La compagna dell’ex premier ha inviato al Fatto Quotidiano una lettera chiarificatrice.

Silvio Berlusconi ha avuto un mlore dopo che Francesca Pascale gli ha chiesto di sposarla?

Così un’indiscrezione pubblicata dal Fatto Quotidiano a cui, con una lettera, ha voluto replicare la diretta interessata con tanto di riflessione in corso sulla possibilità di adire le vie legali.

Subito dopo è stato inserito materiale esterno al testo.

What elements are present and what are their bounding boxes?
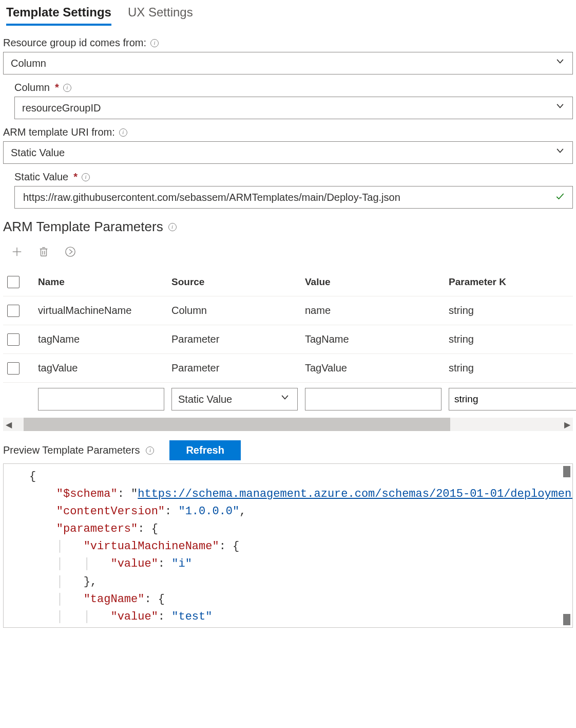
- preview-label: Preview Template Parameters: [3, 444, 140, 456]
- cell-kind: string: [449, 333, 569, 345]
- info-icon[interactable]: i: [168, 223, 177, 231]
- code-token: "test": [171, 610, 212, 623]
- required-icon: *: [73, 171, 78, 183]
- code-token: "1.0.0.0": [178, 505, 239, 518]
- col-value: Value: [305, 276, 449, 288]
- cell-name: tagValue: [38, 362, 171, 374]
- json-preview[interactable]: { "$schema": "https://schema.management.…: [3, 463, 573, 628]
- new-source-select[interactable]: Static Value: [171, 388, 298, 410]
- arm-uri-source-label-text: ARM template URI from:: [3, 126, 115, 138]
- cell-kind: string: [449, 362, 569, 374]
- chevron-down-icon: [555, 145, 565, 158]
- svg-rect-2: [41, 249, 47, 256]
- resource-group-source-label-text: Resource group id comes from:: [3, 37, 146, 49]
- column-label: Column * i: [14, 82, 573, 94]
- chevron-down-icon: [555, 101, 565, 114]
- code-token: "contentVersion": [56, 505, 165, 518]
- row-checkbox[interactable]: [7, 305, 20, 317]
- table-row[interactable]: tagName Parameter TagName string: [3, 325, 573, 354]
- cell-source: Parameter: [171, 362, 305, 374]
- row-checkbox[interactable]: [7, 362, 20, 375]
- arm-parameters-title: ARM Template Parameters: [3, 219, 163, 235]
- code-token: "i": [171, 557, 192, 570]
- info-icon[interactable]: i: [63, 84, 71, 92]
- chevron-down-icon: [555, 56, 565, 69]
- table-header-row: Name Source Value Parameter K: [3, 268, 573, 296]
- tab-ux-settings[interactable]: UX Settings: [128, 5, 193, 26]
- info-icon[interactable]: i: [119, 128, 127, 137]
- run-button[interactable]: [64, 245, 77, 258]
- resource-group-source-value: Column: [11, 58, 46, 69]
- code-token: "value": [110, 557, 158, 570]
- scroll-thumb[interactable]: [24, 418, 450, 431]
- svg-point-7: [66, 247, 75, 256]
- settings-tabs: Template Settings UX Settings: [3, 2, 573, 26]
- tab-template-settings[interactable]: Template Settings: [6, 5, 111, 26]
- static-value-input[interactable]: [22, 191, 551, 204]
- arm-uri-source-label: ARM template URI from: i: [3, 126, 573, 138]
- cell-value: name: [305, 305, 449, 316]
- resource-group-source-label: Resource group id comes from: i: [3, 37, 573, 49]
- refresh-button[interactable]: Refresh: [169, 440, 240, 460]
- scroll-left-icon[interactable]: ◀: [3, 420, 14, 430]
- scroll-indicator: [563, 614, 570, 625]
- delete-button[interactable]: [37, 245, 50, 258]
- cell-kind: string: [449, 305, 569, 316]
- arm-parameters-header: ARM Template Parameters i: [3, 219, 573, 235]
- new-kind-input[interactable]: [449, 388, 576, 410]
- parameters-toolbar: [3, 240, 573, 268]
- info-icon[interactable]: i: [150, 39, 159, 47]
- arm-uri-source-value: Static Value: [11, 147, 65, 159]
- scroll-right-icon[interactable]: ▶: [562, 420, 573, 430]
- new-name-input[interactable]: [38, 388, 164, 410]
- parameters-table: Name Source Value Parameter K virtualMac…: [3, 268, 573, 416]
- static-value-label-text: Static Value: [14, 171, 68, 183]
- preview-header: Preview Template Parameters i Refresh: [3, 440, 573, 460]
- col-name: Name: [38, 276, 171, 288]
- scroll-track[interactable]: [14, 418, 562, 431]
- code-token: "tagName": [84, 593, 145, 606]
- static-value-label: Static Value * i: [14, 171, 573, 183]
- info-icon[interactable]: i: [146, 446, 154, 455]
- table-row[interactable]: virtualMachineName Column name string: [3, 296, 573, 325]
- column-label-text: Column: [14, 82, 50, 94]
- info-icon[interactable]: i: [82, 173, 90, 181]
- code-token: https://schema.management.azure.com/sche…: [138, 488, 573, 500]
- col-kind: Parameter K: [449, 276, 569, 288]
- col-source: Source: [171, 276, 305, 288]
- code-token: "virtualMachineName": [84, 540, 219, 553]
- new-source-value: Static Value: [178, 394, 232, 405]
- chevron-down-icon: [280, 392, 290, 405]
- add-button[interactable]: [10, 245, 24, 258]
- horizontal-scrollbar[interactable]: ◀ ▶: [3, 418, 573, 431]
- code-token: "$schema": [56, 488, 118, 500]
- table-new-row: Static Value: [3, 383, 573, 416]
- required-icon: *: [55, 82, 59, 94]
- table-row[interactable]: tagValue Parameter TagValue string: [3, 354, 573, 383]
- select-all-checkbox[interactable]: [7, 276, 20, 288]
- column-select[interactable]: resourceGroupID: [14, 97, 573, 119]
- code-token: "parameters": [56, 522, 138, 535]
- scroll-indicator: [563, 466, 570, 477]
- cell-name: virtualMachineName: [38, 305, 171, 316]
- arm-uri-source-select[interactable]: Static Value: [3, 141, 573, 164]
- column-value: resourceGroupID: [22, 102, 101, 114]
- cell-value: TagValue: [305, 362, 449, 374]
- cell-source: Parameter: [171, 333, 305, 345]
- cell-name: tagName: [38, 333, 171, 345]
- valid-check-icon: [555, 191, 565, 204]
- resource-group-source-select[interactable]: Column: [3, 52, 573, 74]
- static-value-input-wrap: [14, 186, 573, 209]
- cell-source: Column: [171, 305, 305, 316]
- row-checkbox[interactable]: [7, 333, 20, 346]
- code-token: "value": [110, 610, 158, 623]
- new-value-input[interactable]: [305, 388, 441, 410]
- cell-value: TagName: [305, 333, 449, 345]
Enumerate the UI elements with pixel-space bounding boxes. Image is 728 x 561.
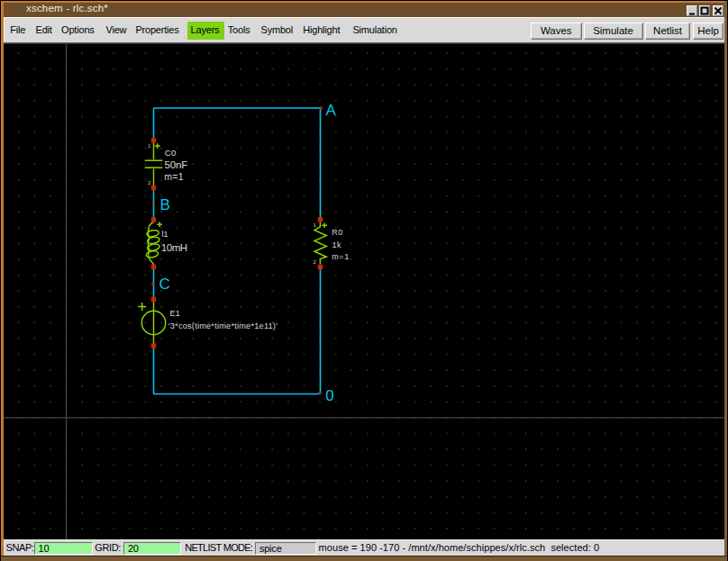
svg-text:E1: E1 bbox=[169, 309, 180, 318]
svg-text:R0: R0 bbox=[332, 228, 342, 237]
svg-text:m=1: m=1 bbox=[332, 252, 349, 261]
svg-text:l1: l1 bbox=[161, 230, 168, 239]
svg-text:A: A bbox=[325, 102, 336, 119]
svg-text:1k: 1k bbox=[332, 240, 341, 249]
svg-text:m=1: m=1 bbox=[164, 171, 184, 182]
svg-text:50nF: 50nF bbox=[164, 159, 187, 170]
svg-text:B: B bbox=[159, 196, 169, 213]
svg-text:'3*cos(time*time*time*1e11)': '3*cos(time*time*time*1e11)' bbox=[168, 321, 278, 330]
svg-text:C0: C0 bbox=[165, 148, 177, 158]
svg-text:0: 0 bbox=[325, 387, 333, 404]
svg-text:C: C bbox=[159, 276, 170, 293]
svg-text:10mH: 10mH bbox=[161, 242, 187, 253]
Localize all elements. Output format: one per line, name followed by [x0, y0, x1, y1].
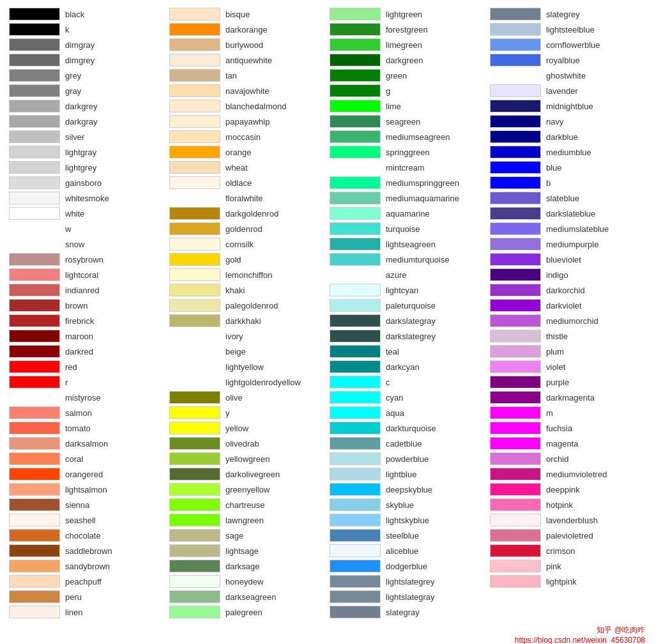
color-row: purple	[487, 374, 648, 390]
color-swatch	[169, 23, 220, 36]
color-row: mediumpurple	[487, 236, 648, 252]
color-name-label: lemonchiffon	[225, 270, 272, 280]
color-name-label: lightsage	[225, 546, 259, 556]
color-swatch	[9, 422, 60, 434]
color-name-label: mediumseagreen	[386, 132, 450, 142]
color-name-label: mistyrose	[65, 393, 101, 402]
color-swatch	[9, 54, 60, 66]
color-swatch	[490, 161, 541, 174]
color-name-label: cadetblue	[386, 439, 422, 448]
color-swatch	[490, 376, 541, 388]
color-row: darkkhaki	[167, 313, 327, 328]
color-row: cornflowerblue	[487, 37, 648, 52]
color-row: lightcyan	[327, 282, 487, 298]
color-name-label: indianred	[65, 286, 100, 295]
color-row: lightgreen	[327, 6, 487, 22]
color-swatch	[490, 483, 541, 496]
color-row: orangered	[6, 466, 167, 482]
color-name-label: sandybrown	[65, 562, 110, 571]
color-name-label: peru	[65, 592, 82, 602]
color-row: aquamarine	[327, 206, 487, 221]
color-name-label: tan	[225, 71, 237, 80]
color-swatch	[169, 38, 220, 51]
color-name-label: purple	[546, 378, 569, 387]
color-name-label: olive	[225, 393, 243, 402]
color-row: hotpink	[487, 497, 648, 512]
color-name-label: sienna	[65, 500, 89, 510]
color-name-label: rosybrown	[65, 255, 103, 264]
color-name-label: mediumpurple	[546, 240, 598, 249]
color-row: lightslategrey	[327, 574, 487, 589]
color-swatch	[169, 54, 220, 66]
color-row: lightpink	[487, 574, 648, 589]
color-name-label: slategray	[386, 608, 420, 617]
color-row: rosybrown	[6, 252, 167, 267]
color-swatch	[330, 360, 381, 373]
color-row: silver	[6, 129, 167, 144]
watermark-platform: 知乎	[597, 625, 614, 634]
color-row: blanchedalmond	[167, 98, 327, 114]
color-swatch	[9, 268, 60, 281]
color-row: dimgray	[6, 37, 167, 52]
color-swatch	[330, 529, 381, 542]
color-row: darkslategray	[327, 313, 487, 328]
color-row: darkviolet	[487, 298, 648, 313]
color-row: deeppink	[487, 482, 648, 497]
color-row: mediumspringgreen	[327, 175, 487, 190]
color-row: r	[6, 374, 167, 390]
color-swatch	[169, 560, 220, 572]
color-name-label: lightslategray	[386, 592, 435, 602]
color-row: gold	[167, 252, 327, 267]
color-swatch	[490, 222, 541, 235]
color-row: y	[167, 405, 327, 420]
color-name-label: darkslategrey	[386, 332, 436, 341]
color-name-label: darkgreen	[386, 56, 423, 65]
color-swatch	[169, 514, 220, 526]
color-name-label: chartreuse	[225, 500, 264, 510]
color-name-label: magenta	[546, 439, 579, 448]
color-swatch	[330, 54, 381, 66]
color-name-label: aqua	[386, 408, 404, 418]
color-row: azure	[327, 267, 487, 282]
color-row: forestgreen	[327, 22, 487, 37]
color-name-label: lightsteelblue	[546, 25, 595, 34]
color-row: b	[487, 175, 648, 190]
color-row: black	[6, 6, 167, 22]
color-swatch	[490, 23, 541, 36]
color-row: tomato	[6, 420, 167, 436]
color-row: mediumslateblue	[487, 221, 648, 236]
color-row: darkgrey	[6, 98, 167, 114]
color-row: tan	[167, 68, 327, 83]
color-name-label: lightslategrey	[386, 577, 435, 586]
color-row: aqua	[327, 405, 487, 420]
color-name-label: cornsilk	[225, 240, 254, 249]
color-name-label: aquamarine	[386, 209, 430, 218]
color-name-label: forestgreen	[386, 25, 428, 34]
color-swatch	[330, 115, 381, 128]
color-name-label: lightpink	[546, 577, 577, 586]
color-name-label: darkcyan	[386, 362, 420, 372]
color-name-label: lightcoral	[65, 270, 98, 280]
color-row: brown	[6, 298, 167, 313]
color-swatch	[169, 207, 220, 220]
color-row: midnightblue	[487, 98, 648, 114]
color-row: peru	[6, 589, 167, 604]
color-row: mintcream	[327, 160, 487, 175]
color-swatch	[330, 575, 381, 588]
color-row: darkseagreen	[167, 589, 327, 604]
color-row: olivedrab	[167, 436, 327, 451]
color-swatch	[330, 452, 381, 465]
color-swatch	[169, 314, 220, 327]
color-row: teal	[327, 344, 487, 359]
color-swatch	[9, 314, 60, 327]
color-name-label: plum	[546, 347, 564, 356]
color-row: slategrey	[487, 6, 648, 22]
color-swatch	[490, 529, 541, 542]
color-row: blueviolet	[487, 252, 648, 267]
color-name-label: lavender	[546, 86, 578, 96]
color-swatch	[169, 452, 220, 465]
color-name-label: lawngreen	[225, 516, 264, 525]
color-swatch	[9, 575, 60, 588]
color-swatch	[330, 483, 381, 496]
color-row: snow	[6, 236, 167, 252]
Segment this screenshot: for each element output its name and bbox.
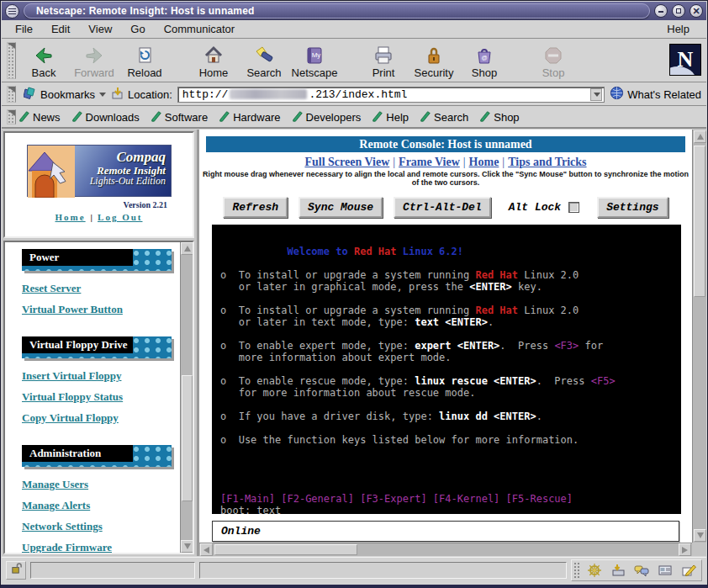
personal-bookmark-label: Software (165, 111, 208, 124)
minimize-button[interactable] (654, 4, 668, 18)
main-scroll-left-button[interactable] (200, 543, 213, 556)
maximize-button[interactable] (672, 4, 685, 18)
settings-button[interactable]: Settings (597, 197, 668, 218)
mailbox-icon[interactable] (610, 562, 626, 578)
status-badge: Online (221, 525, 261, 538)
console-line (220, 399, 681, 411)
discussions-icon[interactable] (633, 562, 649, 578)
navigator-icon[interactable] (586, 562, 602, 578)
section-title: Virtual Floppy Drive (22, 336, 133, 353)
personal-bookmark-help[interactable]: Help (372, 110, 409, 124)
url-redacted-segment (230, 89, 307, 99)
print-icon (373, 44, 394, 66)
main-vertical-scrollbar[interactable] (692, 130, 706, 543)
sidebar-scroll-down-button[interactable] (181, 540, 193, 553)
url-history-dropdown[interactable] (590, 88, 602, 101)
sidebar-link-manage-users[interactable]: Manage Users (22, 478, 180, 491)
brand-line2: Remote Insight (90, 165, 166, 177)
personal-bookmark-downloads[interactable]: Downloads (71, 110, 140, 124)
menu-edit[interactable]: Edit (51, 23, 70, 35)
sidebar-link-virtual-floppy-status[interactable]: Virtual Floppy Status (22, 390, 180, 404)
location-label-group: Location: (111, 87, 172, 103)
sidebar-scrollbar[interactable] (180, 242, 193, 553)
menu-file[interactable]: File (15, 23, 33, 35)
alt-lock-checkbox[interactable] (568, 202, 579, 213)
url-prefix: http:// (182, 88, 229, 101)
menu-communicator[interactable]: Communicator (164, 23, 235, 35)
bookmark-folder-icon (18, 110, 30, 124)
personal-bookmark-hardware[interactable]: Hardware (219, 110, 280, 124)
netscape-logo[interactable]: N (669, 44, 701, 76)
logout-link[interactable]: Log Out (98, 212, 142, 222)
close-button[interactable]: ✕ (690, 4, 703, 18)
console-line: o To install or upgrade a system running… (220, 305, 681, 316)
nav-link-full-screen-view[interactable]: Full Screen View (304, 156, 389, 168)
toolbar-button-label: Home (199, 66, 229, 79)
scroll-down-icon (697, 532, 704, 538)
personal-toolbar-grip[interactable] (7, 109, 16, 124)
composer-icon[interactable] (680, 562, 696, 578)
nav-link-frame-view[interactable]: Frame View (399, 156, 460, 168)
sidebar-link-upgrade-firmware[interactable]: Upgrade Firmware (22, 541, 180, 554)
sidebar-scroll-up-button[interactable] (181, 242, 193, 255)
close-icon: ✕ (692, 6, 700, 16)
menu-help[interactable]: Help (667, 23, 690, 35)
main-scroll-right-button[interactable] (679, 543, 691, 556)
svg-text:My: My (312, 51, 321, 59)
sync-mouse-button[interactable]: Sync Mouse (299, 197, 383, 218)
main-scroll-up-button[interactable] (694, 130, 706, 143)
refresh-button[interactable]: Refresh (223, 197, 288, 218)
location-bar-grip[interactable] (7, 86, 16, 103)
back-button[interactable]: Back (18, 40, 69, 81)
main-scroll-down-button[interactable] (694, 529, 706, 542)
security-indicator[interactable] (6, 561, 26, 580)
sidebar-link-insert-virtual-floppy[interactable]: Insert Virtual Floppy (22, 369, 180, 383)
sidebar-link-virtual-power-button[interactable]: Virtual Power Button (22, 303, 180, 316)
url-input[interactable]: http://.213/index.html (177, 87, 605, 103)
home-link[interactable]: Home (55, 212, 86, 222)
component-bar-grip[interactable] (573, 562, 579, 579)
bookmarks-menu[interactable]: Bookmarks (24, 87, 106, 103)
remote-console-screen[interactable]: Welcome to Red Hat Linux 6.2! o To insta… (212, 225, 681, 514)
toolbar-grip[interactable] (7, 42, 16, 79)
personal-bookmark-search[interactable]: Search (420, 110, 468, 124)
personal-bookmark-software[interactable]: Software (151, 110, 208, 124)
bookmark-folder-icon (479, 110, 491, 124)
nav-link-tips-and-tricks[interactable]: Tips and Tricks (508, 156, 586, 168)
nav-link-home[interactable]: Home (469, 156, 499, 168)
whats-related-button[interactable]: What's Related (610, 86, 701, 103)
ctrl-alt-del-button[interactable]: Ctrl-Alt-Del (394, 197, 491, 218)
security-button[interactable]: Security (409, 40, 459, 81)
sidebar-link-reset-server[interactable]: Reset Server (22, 282, 180, 295)
scroll-right-icon (682, 547, 688, 554)
sidebar-link-manage-alerts[interactable]: Manage Alerts (22, 499, 180, 512)
print-button[interactable]: Print (358, 40, 409, 81)
svg-text:@: @ (481, 55, 487, 61)
whats-related-globe-icon (610, 86, 624, 103)
home-icon (203, 44, 224, 66)
sidebar-link-copy-virtual-floppy[interactable]: Copy Virtual Floppy (22, 411, 180, 425)
window-menu-button[interactable] (5, 4, 19, 19)
sidebar-link-network-settings[interactable]: Network Settings (22, 520, 180, 533)
home-button[interactable]: Home (188, 40, 239, 81)
scroll-up-icon (184, 246, 191, 252)
section-header: Virtual Floppy Drive (22, 336, 172, 358)
shop-button[interactable]: @Shop (459, 40, 510, 81)
personal-bookmark-news[interactable]: News (18, 110, 61, 124)
console-line: o To enable expert mode, type: expert <E… (220, 340, 681, 352)
menu-view[interactable]: View (88, 23, 112, 35)
search-button[interactable]: Search (239, 40, 289, 81)
main-hscroll-thumb[interactable] (214, 544, 357, 555)
main-scroll-thumb[interactable] (694, 146, 705, 297)
shop-icon: @ (474, 44, 494, 66)
location-target-icon[interactable] (111, 87, 124, 103)
netscape-button[interactable]: MyNetscape (289, 40, 340, 81)
forward-button: Forward (69, 40, 119, 81)
personal-bookmark-shop[interactable]: Shop (479, 110, 519, 124)
menu-go[interactable]: Go (130, 23, 145, 35)
main-horizontal-scrollbar[interactable] (199, 543, 692, 556)
sidebar-scroll-thumb[interactable] (182, 375, 193, 501)
personal-bookmark-developers[interactable]: Developers (292, 110, 362, 124)
reload-button[interactable]: Reload (119, 40, 170, 81)
address-book-icon[interactable] (657, 562, 673, 578)
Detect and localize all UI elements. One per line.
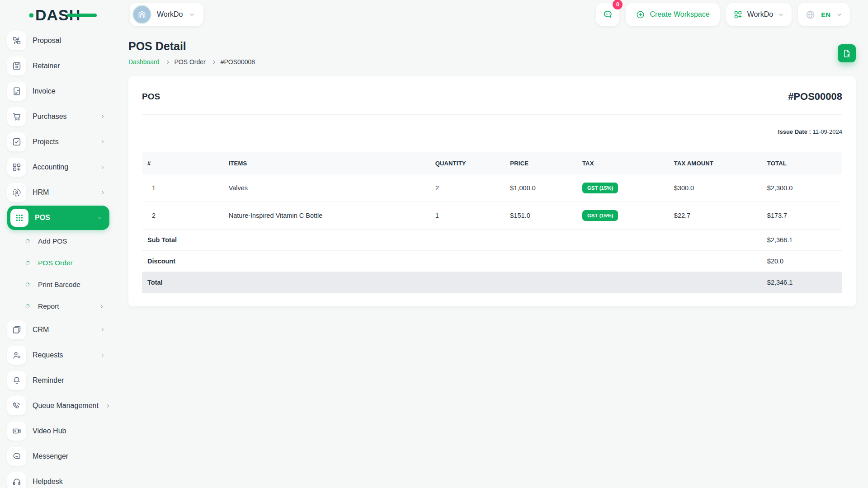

Nella lettera inviata al giornale diretto da Marco Travaglio la Pascale, 34 anni, ha affermato: “Piuttosto che affidarsi ai soliti spifferai magici è più opportuno sentire il diretto interessato. Per esempio, avrei persino potuto raccontare cosa significa per me l’Amore. Avrei detto che per me è il più nobile dei sentimenti, che non ha necessità di contratti o vincoli religiosi per esistere. Avrei spiegato che per me non deve avere barriere o pregiudizi perché l’amore è una cosa seria e le leggi degli uomini spesso non lo sono. Personalmente non credo che il matrimonio possa ridursi a una mera firma o mero rito: quello civile mi intristisce e quello religioso mi fa simpatia. Pur rispettando il matrimonio come istituzione o scelta individuale, non ritengo però che esso sia tra le cifre fondamentali di un amo-re e né tra le condizioni che rendo-no nobile e autentico il più puro dei sentimenti“.

Dal canto suo, l’autore dell’articolo che ha fatto infuriare la Pascale, il giornalista Fabrizio D’Esposito ha replicato così: “Il retroscena riferitomi era alquanto feroce e io mi sono limitato a depurarlo. In ogni caso prendo atto della sua smentita: sarebbe triste discutere in tribunale del ‘più nobile dei sentimenti umani’. Omnia vincit amor“.